B1428-LH156

Health Concerns

Copyright © by Len Holman, 5/24/14

 

  That old, tricky devil, Karl Rove, is VERY concerned about the health of Hillary Clinton.  He worries for the fate of our benighted republic.  He worries about the fate of the American people who might be led by an enfeebled executive who cannot respond to the pressures and dangers of the world in which we live, and he worries A LOT about another Republican “fire and fall back” failed run to capture the White House in 2016.  He was quoted as saying that Clinton had suffered some serious brain damage, but he walked that back under some unusual press pressure to say she had suffered a serious brain injury.  Of course, by any measurement of sanity, a person must have brain damage to want to be President of these United States; what with wannabe terrorist groups as thick as Hillary’s post-concussion glasses, Thailand under military rule, Syria ready for civil war, Iraq nowhere near stability—just to name a few items on a President’s “to do” list, as well the possibility of a congress held, or held hostage by, the opposition party. 

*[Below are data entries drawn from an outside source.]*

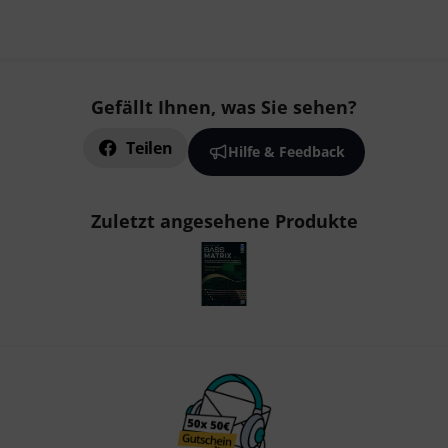
Gefällt Ihnen, was Sie sehen?
Teilen
Hilfe & Feedback
Zuletzt angesehene Produkte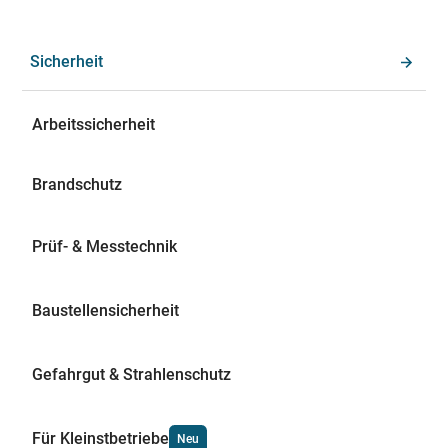
Sicherheit
Arbeitssicherheit
Brandschutz
Prüf- & Messtechnik
Baustellensicherheit
Gefahrgut & Strahlenschutz
Für Kleinstbetriebe
Neu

  But I think Karl is saying Clinton is just not up to the task. Commentators are trying to be fair by saying, “Well, of course the health of a putative President is of concern. Of course age is, too.”  Carl mentioned how old Hillary would be by 2016, just in passing.  He didn’t mention her height, hip size, and weight, but give him time. This is sly, since he gains cover by having the mainstream media pounce on all this, but the timing is unusual. There is still a long way to go before Hillary even ADMITS she wants to sit behind that big desk on Pennsylvania Ave., and a longer way still until the primaries and even longer until the Main Event in 2016.  So if tainting the lady in voters’ minds is on Karl’s agenda, it seems a little early—we all know that the American voter has the attention span of a cocker spaniel, but this may be the new strategy: the death by a thousand cuts. 

  We already have Benghazi to look forward to—an endless succession of congressional “hearings” and innuendo contests (which, karaoke-like, are a bit off tune, but a hell of a lot of fun for the drunken dingers). We’ll have Monica Lewinsky and Bill and fellatio in the taxpayers’ house in that same room Hillary wants to sit in, and we’ll have Whitewater, and maybe Troopergate, from Bill’s old days as Playah-in-Chief when he was doing Arkansas. Maybe the fabulous GOP Brain Trust (Mitt trusted them and we all know how THAT turned out) has decided that all those arrows won’t be enough to mortally wound the Warrior Queen, so they are putting extra arrows in the quiver, hoping one will resonate with voters and twang its way to her elective death. 

  It’ll be a case of Clinton money and contacts and power and connections versus—what? Rand Paul?  Marco Rubio?—an invitation to voters to indulge their hatreds and fears, to vent their frustrations at the struggling economy and the dizzying pace of social change.  It will be Establishment politics, Democratic style, versus a distinctly libertarian bent (the liberal version of a Tea Party).  So far this primary season, the voters have bagged the Tea party in favor of more “establishment” GOP candidates, even though those very candidates have changed the definition of “establishment” by pushing the whole party to the right.  So maybe they worry and maybe they get desperate and maybe they say and do things which will be picked up by the media and blown out of proportion (is there is any sense of proportion left in American politics?), and Hillary will get to choose her own White House china and linens by default. 

  There have been health issues concerning our Presidents going back a while, including FDR’s polio, Eisenhower’s heart problems, JFK’s Addison’s Disease, Nixon’s phlebitis, and Carter’s lusting in his heart (which many suffer from and cannot—in our time and culture—really be called a “disease.”) The problem with tricky folk is that they can’t go straight. They weasel and swerve and sling surreptitious mud and never stop.  They don’t know how to be straight, wouldn’t know facts if they fell in bathtub-sized chunks from the sky onto their heads, and taint every process they awkwardly, sly, cunningly try to manipulate.  It’s not that Clinton doesn’t have some questions to answer, but I cynically believe that straight answers—especially on health issues—in an election year are about as rare as NFL championships are for the Cleveland Browns. 

  During Clinton’s hearings in congress on Benghazi, I repeatedly told the legislators what to ask her, what I wanted Clinton to answer for, but I guess they couldn’t hear me through the TV screen.  And if the GOP wins the senate, she must have a clot in her brain somewhere if she thinks she will be able to do anything she wants to do during her tenure.  It shouldn’t be an issue as to whether or not she is healthy, but that the republic she will be the executive of will be.  So far, that’s an open question.